Engineering vs Math: Messiness in the system

Posted on Mon 18 July 2016 in Articles

Yesterday I went to Lowes with my wife to get pieces for a modular shelving unit we were installing in our laundry room. Instead of going with a pre-packaged shelving arrangement, we had decided to custom cut the shelving for a better fit. The store had several length options available for the main shelves: 12 foot, 6 foot, 4 foot, 3 foot. I knew the length of each of the 6 pieces I needed, down to the quarter of an inch. The store provided the service of cutting the stock shelve pieces to length for free.

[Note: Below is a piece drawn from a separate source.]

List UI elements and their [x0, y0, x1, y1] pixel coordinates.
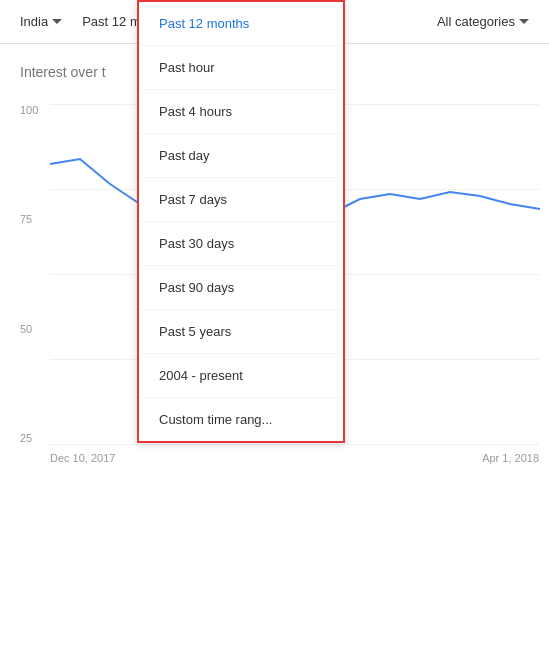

At this point any readers who spent time in a linear optimization or operations research course may be starting to sweat a little bit. If you're not sure why, it's because what I just mentioned is a version of something usually referred to as "the cutting stock problem", and this can be expressed as a well formed mathematical problem with a definite optimal solution. Since you took the class, you should know how to solve it, and if you don't, then well I guess math's not your thing after all right?

No math

Hmmm. Or at least that was the feeling that I had while I was standing in the aisle yesterday trying to figure this thing out. Unfortunately, from my class in linear optimization I also remembered that:

  1. Actually expressing a real world problem as a system of linear equations can be pretty tough
  2. After that, you usually wanted a computer for solving anything with more than ~3 simultaneous equations
  3. You'd still need to program the computer for the algorithm, or find a package to do it for you

At this point I realized the math side of my brain was failing me and I had to figure out a different approach to the problem. That or my wife came by and asked why it was taking so long. It's hard to keep track of those kinds of details. So I just picked "the dumb solution" (use a couple of 12 foot long shelves) and asked to have someone paged over to cut the shelves for us.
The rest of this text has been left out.